My master took her into his bedroom and worked on her for several hours into the night, transferring his own lifeforce into her. The next morning she revived and even came skipping out of the bedroom, vibrant with energy and demanding her breakfast!
My master, on the other hand, looked pale and drained. So exhausted was he that he had to retire into deep jinggong meditation to replenish his depleted healing energy.
It wasn’t until years later, he improved his energy healing technique so as not to drain his own lifeforce during the healing.
Well-trained healers know how to tap into Nature’s energy. The energy from our natural environment is plentiful and freely available for us to use.
Ever been to the mountains or to the forests and note how fresh and revitalizing the air feels, especially after a thunderstorm? That is because of the bountiful chi in the air.
Negative ions clean the air leaving it fresh and revitalizing. The air feels alive because of the healing energy in Nature.
When we engage in energy healing, we tap from the bountiful reserves of Nature. This not only conserves our own lifeforce but allows us to replenish our own limited supply, as we heal others with the energy from the environment!
How is this possible? Because we are mere conduits from which the healing energy passes through from Nature to our intended target. Our yi consciousness is the key to channeling this energy, but our own chi energy also plays a vital role in pulling this healing energy through us as well.

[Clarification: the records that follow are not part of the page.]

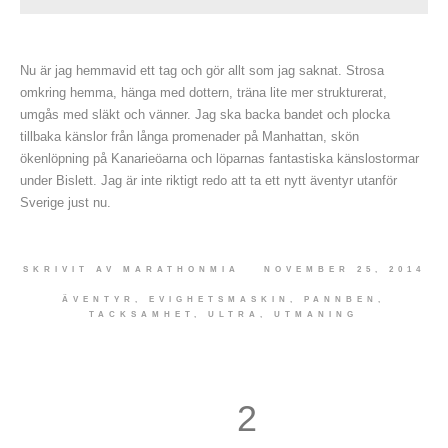
Nu är jag hemmavid ett tag och gör allt som jag saknat. Strosa
omkring hemma, hänga med dottern, träna lite mer strukturerat,
umgås med släkt och vänner. Jag ska backa bandet och plocka
tillbaka känslor från långa promenader på Manhattan, skön
ökenlöpning på Kanarieöarna och löparnas fantastiska känslostormar
under Bislett. Jag är inte riktigt redo att ta ett nytt äventyr utanför
Sverige just nu.
SKRIVIT AV
MARATHONMIA
NOVEMBER 25, 2014
ÄVENTYR
,
EVIGHETSMASKIN
,
PANNBEN
,
TACKSAMHET
,
ULTRA
,
UTMANING
2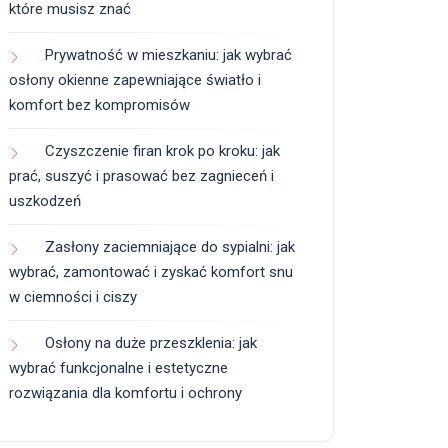
które musisz znać
Prywatność w mieszkaniu: jak wybrać
osłony okienne zapewniające światło i
komfort bez kompromisów
Czyszczenie firan krok po kroku: jak
prać, suszyć i prasować bez zagnieceń i
uszkodzeń
Zasłony zaciemniające do sypialni: jak
wybrać, zamontować i zyskać komfort snu
w ciemności i ciszy
Osłony na duże przeszklenia: jak
wybrać funkcjonalne i estetyczne
rozwiązania dla komfortu i ochrony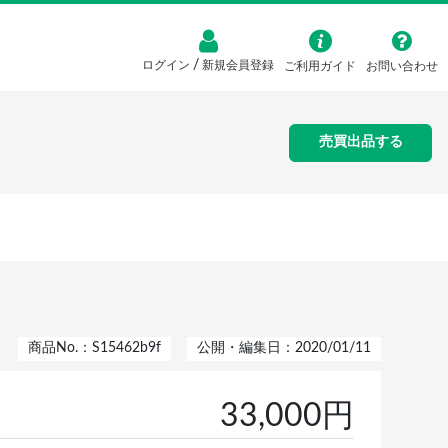
/
ログイン
新規会員登録
ご利用ガイド
お問い合わせ
売買出品する
商品No.：S15462b9f
公開・編集日：2020/01/11
33,000円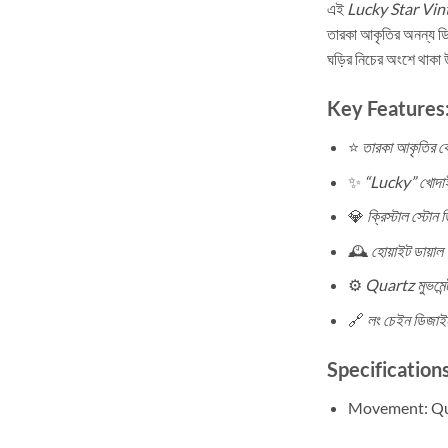
এই
Lucky Star Vi
তারকা আকৃতির অনন্য ডিজ
ঘড়ির নিচের অংশে থাকা উজ
Key Features
⭐
তারকা আকৃতির ক
✨
“Lucky” খোদাই
💎
ক্রিস্টাল স্টোন 
🕰
হোয়াইট ডায়াল উ
⚙️
Quartz মুভমেন্
🔗
লং চেইন ডিজাই
Specifications
Movement: Qu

Think of a hose that acts as siphon for water to travel from one end to another. Without water at one end, it would not have the atmospheric pressure to siphon the water to the other end. Without our own developed chi, we cannot tap the healing energy from Nature to transmit to our intended target.
In a sense, our bodies are instruments
of the healing that comes from without.
And then reason #5: even though we tap the healing energy from Nature, we must also be sure that our own vital lifeforce is strong enough to withstand negative influences during the energy-healing. It is not unusual for healers to inadvertently absorb the illness of the patient back upon themselves when their own chi is weak to begin with.
Therefore, before any healing can take place, the healer must ensure that his own lifeforce is strong enough to resist the negative influence of his/her intended target. Otherwise what good will it do if the healer is able to help the one healed only to result in his/her own poor health? So after every energy healing, it is important to drain out any excess negative energy that might linger during the transfer — as it so often happens.
Lastly, the healer must remember to close the energy gates of both his/her own, as well as the person being healed. If the energy gates are not properly closed, the energy will continue to drain, resulting in chronic fatigue, increased weakness and lack of energy.
For the same reason, beginners and practitioners whose yi consciousness is not fully developed, should not attempt any energy healing, as often, they are also unable to close the energy gates sufficiently to prevent this energy drain.
Usually, the healer will open the energy gates to increase the reception of the one being healed. However, after every energy healing, the healer must always be reminded to close those gates again.
Sometimes, the practitioner closes the gates, only to have them open again later, because the healer’s yi mind was not strong enough to close them sufficiently. The yi consciousness must therefore be developed strongly enough to withstand the force of the circulating energy that may inadvertently push the gates open again.
Qigong healing is not as simple as most people think. It is a mental discipline that requires many years of intensive training to develop the vital chi and the yi consciousness to their fullest potential.
Therefore, anyone who tells you there is a quick safe way to become proficient in energy healing would meet with my deepest skepticism. Let me emphasize again, there are no quick fixes in qigong.